Il ne l'écouta pas et se dirigea d'un pas hésitant vers ses anciens professeurs. Il aperçut des cheveux blonds étalés dans la neige, puis un petit nez un peu retroussé et une bouche toute prête à afficher un sourire espiègle. Il le savait, car c'était Anne Shirley qui gisait dans la neige, les yeux fermés, immobile.

***

Peter s'était assuré que tous les élèves étaient à l'abri. Il avait parcouru les petites rues du village et avait aidé les retardataires à se mettre à couvert. Puis il avait rejoint les professeurs de Poudlard et s'était battu avec eux. Il avait fait ce qu'il fallait.

Il marchait à présent vers le QG, un Remus silencieux à ses côtés. Madame Pomfresh l'avait remis sur pieds en un rien de temps. Dumbledore leur avait assuré qu'ils feraient mieux de rentrer au QG directement ; il n'y avait rien d'autre qu'ils puissent faire, pas même concernant Hannah Howse. Les Aurors se chargeraient de rapporter son corps à ses parents.

Ils atteignirent la porte d'entrée, que Peter poussa sans hésitation. Remus resta en arrière, les bras ballants.

- Lunard ? Bafouilla Peter. Entre, on gèle dehors.

- Est-ce que... Martin est là ?

- Pas dans le salon. Allez, viens. Ce n'est pas comme si c'était ta faute.

Remus lui adressa un regard vide mais finit par lui emboîter le pas. La porte d'entrée se referma en claquant, ce qui attira l'attention des occupants de la cuisine. Lily en émergea, suivie d'Alice.
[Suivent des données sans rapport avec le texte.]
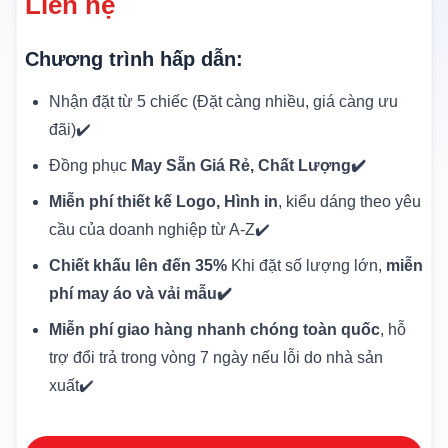
Liên hệ
Chương trình hấp dẫn:
Nhận đặt từ 5 chiếc (Đặt càng nhiều, giá càng ưu
đãi)✔️
Đồng phục
May Sẵn Giá Rẻ, Chất Lượng✔️
Miễn phí thiết kế Logo, Hình in
, kiểu dáng theo yêu
cầu của doanh nghiệp từ A-Z✔️
Chiết khấu lên đến 35%
Khi đặt số lượng lớn,
miễn
phí may áo và vải mẫu✔️
Miễn phí giao hàng nhanh chóng toàn quốc
, hỗ
trợ đổi trả trong vòng 7 ngày nếu lỗi do nhà sản
xuất✔️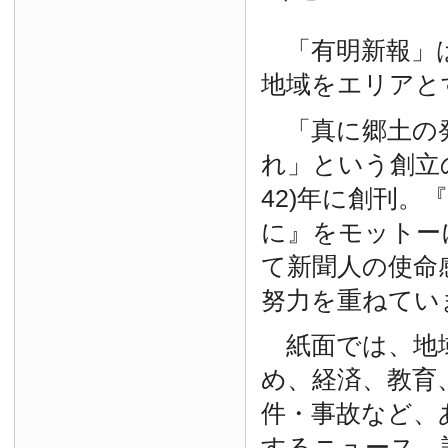
「有明新報」は
地域をエリアと
「真に郷土の
れ」という創立の
42)年に創刊。
に』をモットー
て新聞人の使命
努力を重ねてい
紙面では、地
め、経済、教育
件・事故など、
するニュース、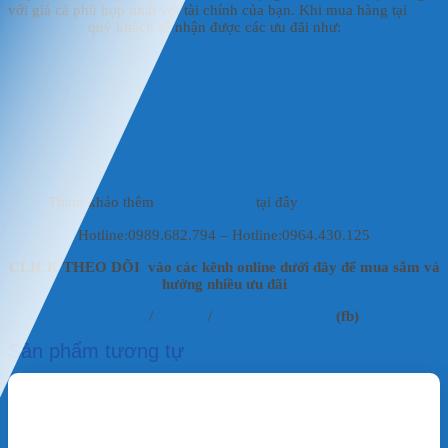
với giá cả phù hợp nhất với tài chính của bạn. Khi mua hàng tại
HD
AQUAFISH
quý khách sẽ nhận được các ưu đãi như:
Sản phẩm đảm bảo là sản phẩm chính hãng, đạt chất
lượng chuẩn.
Khách hàng được kiểm tra sản phẩm trước khi giao
hàng.
Giao hàng nhanh chóng, linh hoạt cho các khách hàng
trên toàn quốc.
Thanh toán linh hoạt.
Tham khảo thêm
Máy sủi hồ koi
tại đây
Hotline:0989.682.794 – Hotline:0964.430.125
CLICK THEO DÕI vào các kênh online dưới đây để mua sắm và
hưởng nhiều ưu đãi
Fanpage
/
Shoppe
/
Mai Vật Liệu Lọc
(fb)
Sản phẩm tương tự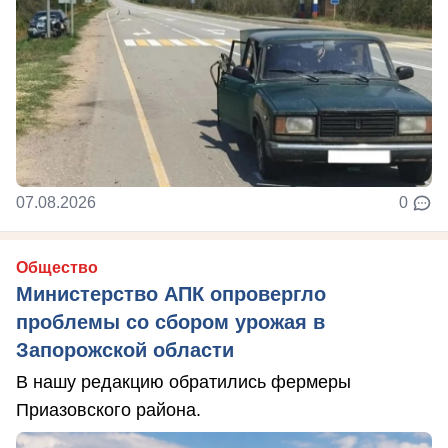
07.08.2026
0
Общество
Министерство АПК опровергло
проблемы со сбором урожая в
Запорожской области
В нашу редакцию обратились фермеры
Приазовского района.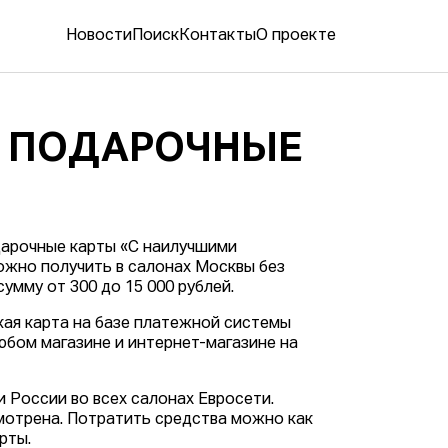
Новости
Поиск
Контакты
О проекте
А ПОДАРОЧНЫЕ
арочные карты «С наилучшими
ожно получить в салонах Москвы без
умму от 300 до 15 000 рублей.
ская карта на базе платежной системы
юбом магазине и интернет-магазине на
 России во всех салонах Евросети.
мотрена. Потратить средства можно как
рты.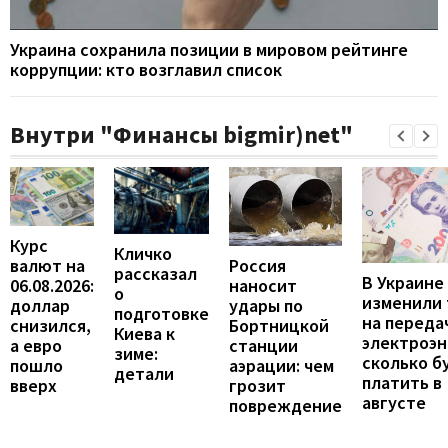
Украина сохранила позиции в мировом рейтинге
коррупции: кто возглавил список
Внутри "Финансы bigmir)net"
Курс
Кличко
валют на
Россия
рассказал
В Украине
06.08.2026:
наносит
о
изменили
доллар
удары по
подготовке
на переда
снизился,
Бортницкой
Киева к
электроэн
а евро
станции
зиме:
сколько б
пошло
аэрации: чем
детали
платить в
вверх
грозит
августе
повреждение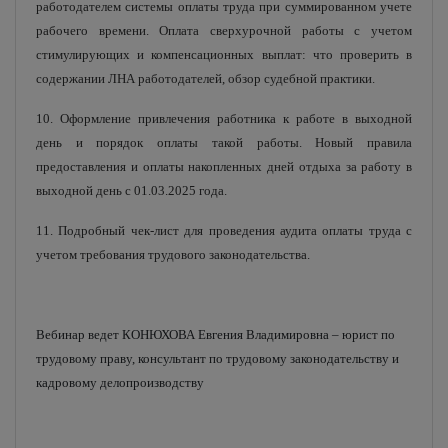
работодателем системы оплаты труда при суммированном учете
рабочего времени. Оплата сверхурочной работы с учетом
стимулирующих и компенсационных выплат: что проверить в
содержании ЛНА работодателей, обзор судебной практики.
10. Оформление привлечения работника к работе в выходной
день и порядок оплаты такой работы. Новый правила
предоставления и оплаты накопленных дней отдыха за работу в
выходной день с 01.03.2025 года.
11. Подробный чек-лист для проведения аудита оплаты труда с
учетом требования трудового законодательства.
Вебинар ведет КОНЮХОВА Евгения Владимировна – юрист по
трудовому праву, консультант по трудовому законодательству и
кадровому делопроизводству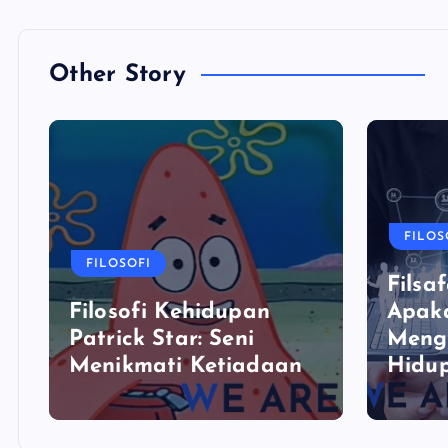
Other Story
FILOS
FILOSOFI
Filsaf
Filosofi Kehidupan
Apaka
Patrick Star: Seni
Meng
Menikmati Ketiadaan
Hidu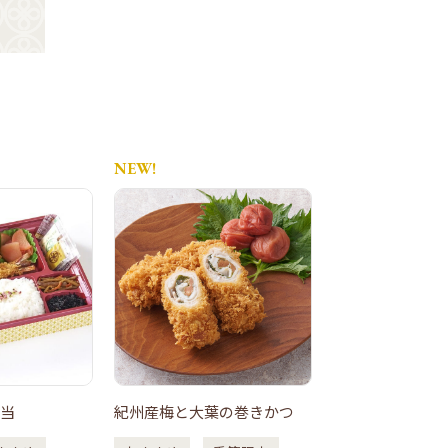
NEW!
NEW!
当
紀州産梅と大葉の巻きかつ
ミニプルドポー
Leurs sourires fanèrent lorsqu'elles avisèrent l'expression de Remus.

- Tu es blessé ? Demanda aussitôt Lily.

- Je... Non, plus maintenant. Pomfresh...

Lily se détendit aussitôt. Comme tout le monde, elle avait une confiance absolue dans les capacités de Madame Pomfresh. Avant que quiconque ne puisse ajouter quelque chose, la porte s'écarta un peu plus et Martin fit son apparition, un morceau de gâteau dans la main, l'air aussi réjoui que d'habitude.

Lorsqu'il le vit, Remus devint livide. La salutation joyeuse de Martin mourut dans sa gorge lorsqu'il remarqua ce changement et son regard passa d'une personne présente à l'autre.

- Quoi ? Qu'est-ce qu'il y a ?

Comme Lily et Alice n'en savaient pas plus, elles se tournèrent également vers les deux garçons. Peter adressa un regard suppliant à Remus, qui déglutit avec peine.

- Martin..., commença-t-il.

- Quoi ? Le pressa-t-il à nouveau. Remus, quoi ?

- Anne... Anne est... Elle a été...

Toute couleur déserta le visage de Martin. Il fit un pas vers lui.

- Blessée ? Supplia-t-il. Anne a été blessée ?

Les larmes remplirent les yeux de Remus, qui détourna la tête. Un sanglot s'échappa des lèvres de Lily alors que Martin, la bouche entrouverte, fixait toujours Remus. Alice voulut poser sa main sur son bras mais il se dégagea d'une violente secousse. Il traversa à grands pas le salon, bouscula Remus et Peter au passage et ouvrit grand la porte. Il sortit en courant, trébucha dans l'herbe humide et s'écroula. Il se ramassa sur lui-même, comme pour se relever, mais reste prostré dans l'herbe, le visage posé sur ses avant-bras, les poings enfoncés dans la boue. Les autres membres de l'Ordre virent son corps se contracter juste avant que son cri de douleur ne leur parvienne.